Dataset content START

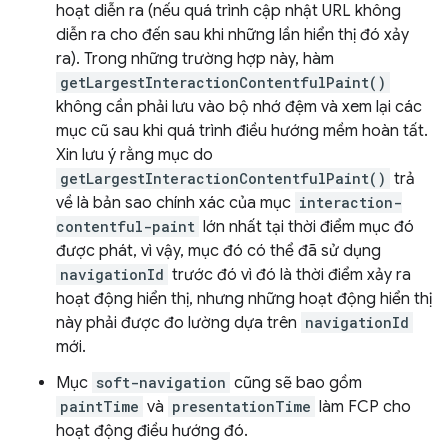
hoạt diễn ra (nếu quá trình cập nhật URL không
diễn ra cho đến sau khi những lần hiển thị đó xảy
ra). Trong những trường hợp này, hàm
getLargestInteractionContentfulPaint()
không cần phải lưu vào bộ nhớ đệm và xem lại các
mục cũ sau khi quá trình điều hướng mềm hoàn tất.
Xin lưu ý rằng mục do
getLargestInteractionContentfulPaint()
trả
về là bản sao chính xác của mục
interaction-
contentful-paint
lớn nhất tại thời điểm mục đó
được phát, vì vậy, mục đó có thể đã sử dụng
navigationId
trước đó vì đó là thời điểm xảy ra
hoạt động hiển thị, nhưng những hoạt động hiển thị
này phải được đo lường dựa trên
navigationId
mới.
Mục
soft-navigation
cũng sẽ bao gồm
paintTime
và
presentationTime
làm FCP cho
hoạt động điều hướng đó.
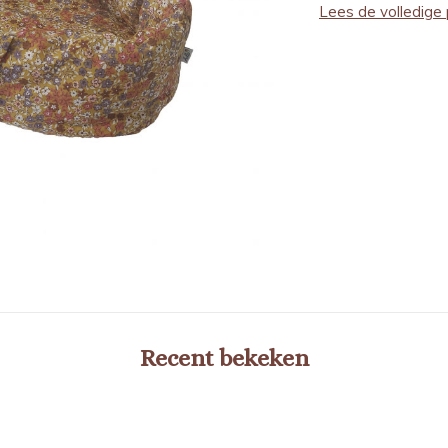
Lees de volledige 
Recent bekeken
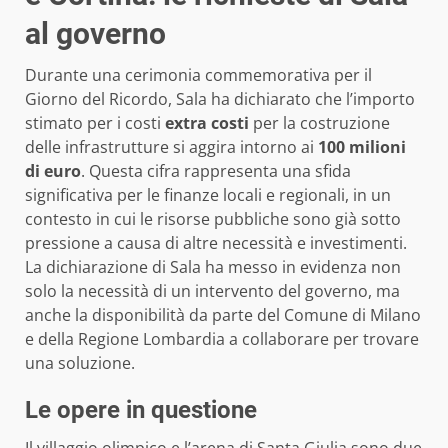
al governo
Durante una cerimonia commemorativa per il
Giorno del Ricordo, Sala ha dichiarato che l’importo
stimato per i costi
extra costi
per la costruzione
delle infrastrutture si aggira intorno ai
100 milioni
di euro
. Questa cifra rappresenta una sfida
significativa per le finanze locali e regionali, in un
contesto in cui le risorse pubbliche sono già sotto
pressione a causa di altre necessità e investimenti.
La dichiarazione di Sala ha messo in evidenza non
solo la necessità di un intervento del governo, ma
anche la disponibilità da parte del Comune di Milano
e della Regione Lombardia a collaborare per trovare
una soluzione.
Le opere in questione
Il villaggio olimpico e l’arena di Santa Giulia sono due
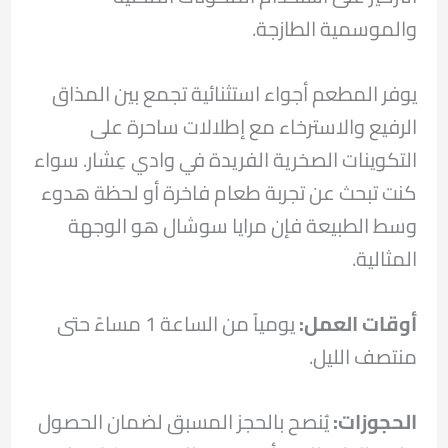
والموسمية الطازجة.
يوفر المطعم أجواء استثنائية تجمع بين المذاق
الرفيع والاسترخاء مع إطلالات ساحرة على
التكوينات الصخرية الفريدة في وادي عِشار. سواء
كنت تبحث عن تجربة طعام فاخرة أو لحظة هدوء
وسط الطبيعة فإن مرايا سوشال هو الوجهة
المثالية.
أوقات العمل
:
يومياً من الساعة 1 مساءً حتى
منتصف الليل.
الحجوزات:
يُنصح بالحجز المسبق لضمان الحصول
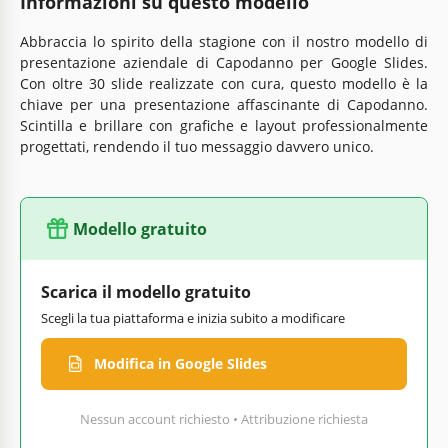
Informazioni su questo modello
Abbraccia lo spirito della stagione con il nostro modello di
presentazione aziendale di Capodanno per Google Slides.
Con oltre 30 slide realizzate con cura, questo modello è la
chiave per una presentazione affascinante di Capodanno.
Scintilla e brillare con grafiche e layout professionalmente
progettati, rendendo il tuo messaggio davvero unico.
Modello gratuito
Scarica il modello gratuito
Scegli la tua piattaforma e inizia subito a modificare
Modifica in Google Slides
Nessun account richiesto • Attribuzione richiesta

Dataset content END

▶ Task
Once the pictures are set aside, the remaining data must be transcribed exactly.

▶ Task response
hoạt diễn ra (nếu quá trình cập nhật URL không
diễn ra cho đến sau khi những lần hiển thị đó xảy
ra). Trong những trường hợp này, hàm
getLargestInteractionContentfulPaint()
không cần phải lưu vào bộ nhớ đệm và xem lại các
mục cũ sau khi quá trình điều hướng mềm hoàn tất.
Xin lưu ý rằng mục do
getLargestInteractionContentfulPaint()
trả
về là bản sao chính xác của mục
interaction-
contentful-paint
lớn nhất tại thời điểm mục đó
được phát, vì vậy, mục đó có thể đã sử dụng
navigationId
trước đó vì đó là thời điểm xảy ra
hoạt động hiển thị, nhưng những hoạt động hiển thị
này phải được đo lường dựa trên
navigationId
mới.
Mục
soft-navigation
cũng sẽ bao gồm
paintTime
và
presentationTime
làm FCP cho
hoạt động điều hướng đó.
Lees de volledige 
Recent bekeken
al governo
Durante una cerimonia commemorativa per il
Giorno del Ricordo, Sala ha dichiarato che l’importo
stimato per i costi
extra costi
per la costruzione
delle infrastrutture si aggira intorno ai
100 milioni
di euro
. Questa cifra rappresenta una sfida
significativa per le finanze locali e regionali, in un
contesto in cui le risorse pubbliche sono già sotto
pressione a causa di altre necessità e investimenti.
La dichiarazione di Sala ha messo in evidenza non
solo la necessità di un intervento del governo, ma
anche la disponibilità da parte del Comune di Milano
e della Regione Lombardia a collaborare per trovare
una soluzione.
Le opere in questione
Il villaggio olimpico e l’arena di Santa Giulia sono due
والموسمية الطازجة.
يوفر المطعم أجواء استثنائية تجمع بين المذاق
الرفيع والاسترخاء مع إطلالات ساحرة على
التكوينات الصخرية الفريدة في وادي عِشار. سواء
كنت تبحث عن تجربة طعام فاخرة أو لحظة هدوء
وسط الطبيعة فإن مرايا سوشال هو الوجهة
المثالية.
أوقات العمل
:
يومياً من الساعة 1 مساءً حتى
منتصف الليل.
الحجوزات:
يُنصح بالحجز المسبق لضمان الحصول
Informazioni su questo modello
Abbraccia lo spirito della stagione con il nostro modello di
presentazione aziendale di Capodanno per Google Slides.
Con oltre 30 slide realizzate con cura, questo modello è la
chiave per una presentazione affascinante di Capodanno.
Scintilla e brillare con grafiche e layout professionalmente
progettati, rendendo il tuo messaggio davvero unico.
Modello gratuito
Scarica il modello gratuito
Scegli la tua piattaforma e inizia subito a modificare
Modifica in Google Slides
Nessun account richiesto • Attribuzione richiesta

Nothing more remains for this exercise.